----- Records supplied

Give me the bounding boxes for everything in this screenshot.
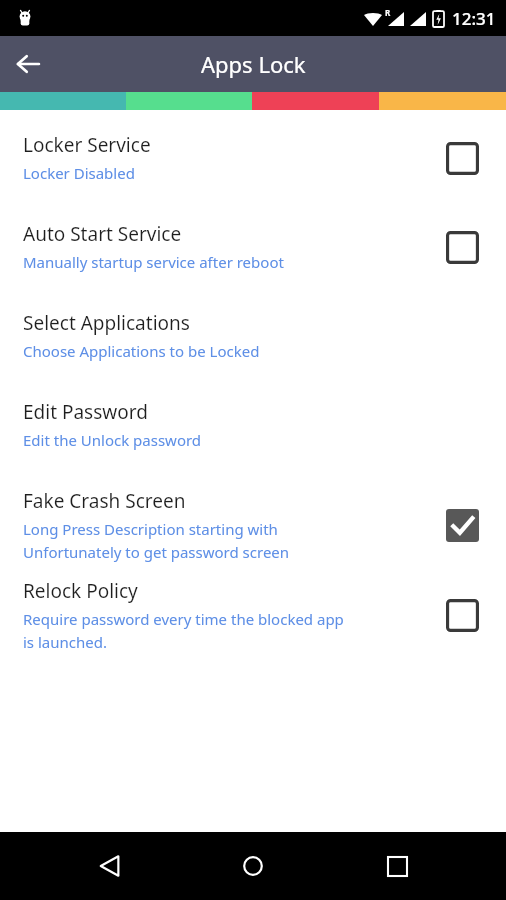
button[interactable]: Select Applications [0,310,506,361]
staticText: Edit the Unlock password [23,430,202,450]
staticText: 12:31 [452,7,496,30]
staticText: Choose Applications to be Locked [23,341,260,361]
button[interactable]: Recent apps [363,832,431,900]
staticText: Apps Lock [201,49,306,79]
staticText: Require password every time the blocked … [23,609,344,629]
staticText: is launched. [23,632,107,652]
staticText: Edit Password [23,399,148,425]
button[interactable]: Back [0,36,56,92]
staticText: Locker Disabled [23,163,135,183]
staticText: Auto Start Service [23,221,182,247]
button[interactable]: Home [219,832,287,900]
button[interactable]: Unchecked [446,231,479,264]
button[interactable]: Back [76,832,144,900]
button[interactable]: Fake Crash Screen [0,488,506,562]
staticText: R [385,7,391,18]
button[interactable]: Edit Password [0,399,506,450]
staticText: Select Applications [23,310,190,336]
button[interactable]: Checked [446,509,479,542]
button[interactable]: Auto Start Service [0,221,506,272]
button[interactable]: Unchecked [446,142,479,175]
button[interactable]: Locker Service [0,132,506,183]
staticText: Unfortunately to get password screen [23,542,290,562]
button[interactable]: Unchecked [446,599,479,632]
staticText: Fake Crash Screen [23,488,186,514]
staticText: Locker Service [23,132,151,158]
staticText: Manually startup service after reboot [23,252,284,272]
button[interactable]: Relock Policy [0,578,506,652]
staticText: Long Press Description starting with [23,519,278,539]
staticText: Relock Policy [23,578,138,604]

----------

[Task statement] Each record above should come back exactly the same, only without its pictures.

[Output below]
Give me the bounding boxes for everything in this screenshot.
button[interactable]: Select Applications [0,310,506,361]
staticText: Edit the Unlock password [23,430,202,450]
staticText: 12:31 [452,7,496,30]
staticText: Choose Applications to be Locked [23,341,260,361]
button[interactable]: Recent apps [363,832,431,900]
staticText: Apps Lock [201,49,306,79]
staticText: Require password every time the blocked … [23,609,344,629]
staticText: is launched. [23,632,107,652]
staticText: Edit Password [23,399,148,425]
button[interactable]: Back [0,36,56,92]
staticText: Locker Disabled [23,163,135,183]
staticText: Auto Start Service [23,221,182,247]
button[interactable]: Home [219,832,287,900]
button[interactable]: Unchecked [446,231,479,264]
button[interactable]: Back [76,832,144,900]
button[interactable]: Fake Crash Screen [0,488,506,562]
staticText: R [385,7,391,18]
button[interactable]: Edit Password [0,399,506,450]
staticText: Select Applications [23,310,190,336]
button[interactable]: Checked [446,509,479,542]
button[interactable]: Auto Start Service [0,221,506,272]
button[interactable]: Unchecked [446,142,479,175]
button[interactable]: Locker Service [0,132,506,183]
staticText: Unfortunately to get password screen [23,542,290,562]
button[interactable]: Unchecked [446,599,479,632]
staticText: Fake Crash Screen [23,488,186,514]
staticText: Locker Service [23,132,151,158]
staticText: Manually startup service after reboot [23,252,284,272]
button[interactable]: Relock Policy [0,578,506,652]
staticText: Long Press Description starting with [23,519,278,539]
staticText: Relock Policy [23,578,138,604]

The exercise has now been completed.